Top technology analyst Mark Mahaney told clients that the firm’s research in Japan and other Asian nations revealed a growing willingness by consumers to pay for premium content.
“The sun appears to be finally rising in Asia,” Mahaney wrote to clients. “Japan, which Netflix entered in October 2015, is one of the largest markets the company has ever entered and one of the most significant … Of our Japan survey respondents, 63 percent indicated that they were ‘Extremely’ or ‘Very satisfied’ with the service vs. 65 percent last year. This remains lower than the results we’ve seen in other countries, but is a material improvement from 52 percent two years ago.”
Shares of Netflix fell about 0.1 percent Friday.
Japan represents a crucial first step in Netflix’s broader expansion throughout Asia, Mahaney said. During a fourth-quarter earnings call, Netflix CEO Reed Hastings commented on the company’s performance in Asia.
“We definitely are seeing success, as you all know, and your channel checks and other things tell it in the different markets,” Hastings said at the time. “And when we compare it to Latin America several years ago, we’re very pleased with the progress that we’re making through India, through Southeast Asia, through Japan.”
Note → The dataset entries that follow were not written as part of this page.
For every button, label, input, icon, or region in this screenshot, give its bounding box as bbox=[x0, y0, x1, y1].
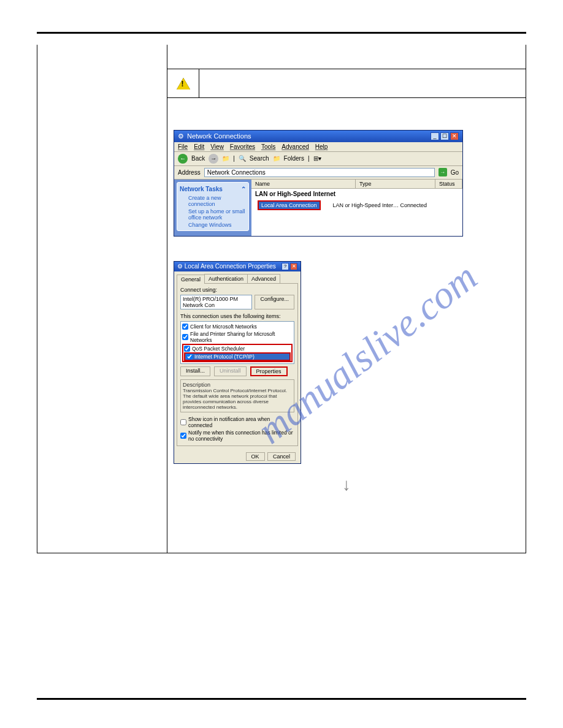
menu-advanced[interactable]: Advanced bbox=[282, 143, 308, 150]
task-setup-network[interactable]: Set up a home or small office network bbox=[180, 208, 246, 221]
minimize-button[interactable]: _ bbox=[431, 132, 439, 140]
folders-label: Folders bbox=[284, 155, 304, 162]
window-controls: _ ☐ ✕ bbox=[431, 132, 459, 140]
notify-limited-checkbox[interactable]: Notify me when this connection has limit… bbox=[180, 429, 294, 442]
go-button[interactable]: → bbox=[439, 168, 447, 176]
properties-button[interactable]: Properties bbox=[250, 366, 288, 376]
back-label: Back bbox=[191, 155, 205, 162]
close-button[interactable]: ✕ bbox=[450, 132, 459, 140]
window-title: Network Connections bbox=[187, 132, 251, 140]
back-button[interactable]: ← bbox=[178, 154, 188, 164]
col-status[interactable]: Status bbox=[435, 180, 462, 188]
group-header: LAN or High-Speed Internet bbox=[251, 189, 462, 199]
cancel-button[interactable]: Cancel bbox=[267, 452, 296, 461]
folders-icon[interactable]: 📁 bbox=[273, 155, 280, 162]
views-button[interactable]: ⊞▾ bbox=[313, 155, 321, 162]
lan-properties-dialog: ⚙ Local Area Connection Properties ? ✕ G… bbox=[174, 261, 301, 464]
task-create-connection[interactable]: Create a new connection bbox=[180, 194, 246, 208]
forward-button[interactable]: → bbox=[209, 154, 218, 164]
col-name[interactable]: Name bbox=[251, 180, 356, 188]
dialog-title-bar: ⚙ Local Area Connection Properties ? ✕ bbox=[174, 262, 301, 271]
tab-authentication[interactable]: Authentication bbox=[204, 274, 248, 283]
help-button[interactable]: ? bbox=[282, 263, 289, 270]
instruction-text bbox=[174, 110, 519, 119]
down-arrow-icon: ↓ bbox=[174, 475, 519, 495]
warning-icon-cell bbox=[167, 69, 199, 97]
table-header-row bbox=[167, 45, 526, 69]
description-text: Transmission Control Protocol/Internet P… bbox=[183, 388, 292, 410]
search-label: Search bbox=[250, 155, 269, 162]
menu-tools[interactable]: Tools bbox=[261, 143, 275, 150]
description-label: Description bbox=[183, 382, 292, 388]
tab-general[interactable]: General bbox=[177, 275, 205, 284]
window-title-bar: ⚙ Network Connections _ ☐ ✕ bbox=[174, 131, 462, 142]
menu-view[interactable]: View bbox=[210, 143, 224, 150]
item-status: Connected bbox=[400, 202, 427, 208]
address-field[interactable]: Network Connections bbox=[204, 168, 435, 177]
address-label: Address bbox=[178, 169, 201, 176]
item-tcpip[interactable]: Internet Protocol (TCP/IP) bbox=[184, 352, 291, 361]
go-label: Go bbox=[451, 169, 459, 176]
tasks-header[interactable]: Network Tasks⌃ bbox=[180, 184, 246, 194]
network-icon: ⚙ bbox=[178, 132, 184, 140]
show-icon-checkbox[interactable]: Show icon in notification area when conn… bbox=[180, 415, 294, 429]
item-type: LAN or High-Speed Inter… bbox=[321, 202, 400, 208]
connections-list: Name Type Status LAN or High-Speed Inter… bbox=[251, 180, 462, 236]
warning-icon bbox=[177, 78, 190, 89]
tab-advanced[interactable]: Advanced bbox=[247, 274, 280, 283]
configure-button[interactable]: Configure... bbox=[255, 295, 294, 309]
warning-note-row bbox=[167, 69, 526, 98]
item-file-printer[interactable]: File and Printer Sharing for Microsoft N… bbox=[182, 330, 293, 344]
search-icon[interactable]: 🔍 bbox=[239, 155, 246, 162]
item-qos[interactable]: QoS Packet Scheduler bbox=[184, 345, 291, 352]
col-type[interactable]: Type bbox=[356, 180, 435, 188]
item-client-msnet[interactable]: Client for Microsoft Networks bbox=[182, 323, 293, 330]
connection-items-list[interactable]: Client for Microsoft Networks File and P… bbox=[180, 321, 294, 364]
install-button[interactable]: Install... bbox=[180, 366, 210, 376]
menu-help[interactable]: Help bbox=[315, 143, 328, 150]
menu-bar[interactable]: File Edit View Favorites Tools Advanced … bbox=[174, 142, 462, 152]
up-button[interactable]: 📁 bbox=[222, 155, 229, 162]
dialog-title: Local Area Connection Properties bbox=[185, 263, 276, 270]
tasks-sidebar: Network Tasks⌃ Create a new connection S… bbox=[174, 180, 251, 236]
local-area-connection-item[interactable]: Local Area Connection bbox=[258, 200, 321, 210]
dialog-close-button[interactable]: ✕ bbox=[290, 263, 297, 270]
menu-file[interactable]: File bbox=[178, 143, 188, 150]
maximize-button[interactable]: ☐ bbox=[440, 132, 449, 140]
address-bar: Address Network Connections → Go bbox=[174, 166, 462, 180]
dialog-tabs: General Authentication Advanced bbox=[177, 274, 298, 283]
task-change-windows[interactable]: Change Windows bbox=[180, 221, 246, 229]
toolbar: ← Back → 📁 | 🔍 Search 📁 Folders | ⊞▾ bbox=[174, 152, 462, 166]
ok-button[interactable]: OK bbox=[246, 452, 265, 461]
connect-using-label: Connect using: bbox=[180, 287, 294, 293]
menu-edit[interactable]: Edit bbox=[194, 143, 204, 150]
uninstall-button: Uninstall bbox=[214, 366, 247, 376]
menu-favorites[interactable]: Favorites bbox=[230, 143, 255, 150]
adapter-field: Intel(R) PRO/1000 PM Network Con bbox=[180, 295, 252, 309]
network-connections-window: ⚙ Network Connections _ ☐ ✕ File Edit Vi… bbox=[174, 130, 463, 237]
items-label: This connection uses the following items… bbox=[180, 313, 294, 319]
In light of the potential for growth in Asia, the tech analyst increased his price target on shares of the video streaming company to $350 from $300, representing 9 percent upside from Thursday’s close.
Source: Google Trends, RBC Capital Markets
RBC research also found Google Search Trends in Japan, South Korea, Thailand and several other Asian nations have all seen steady increases in the frequency of “Netflix” queries.
“On the whole, results were very positive, showing consistent upwards trends over the course of 2017 and into 2018,” Mahaney said. “2017 appears to have been an early pivot year for Netflix in Asia and 2018 is showing good momentum so far.”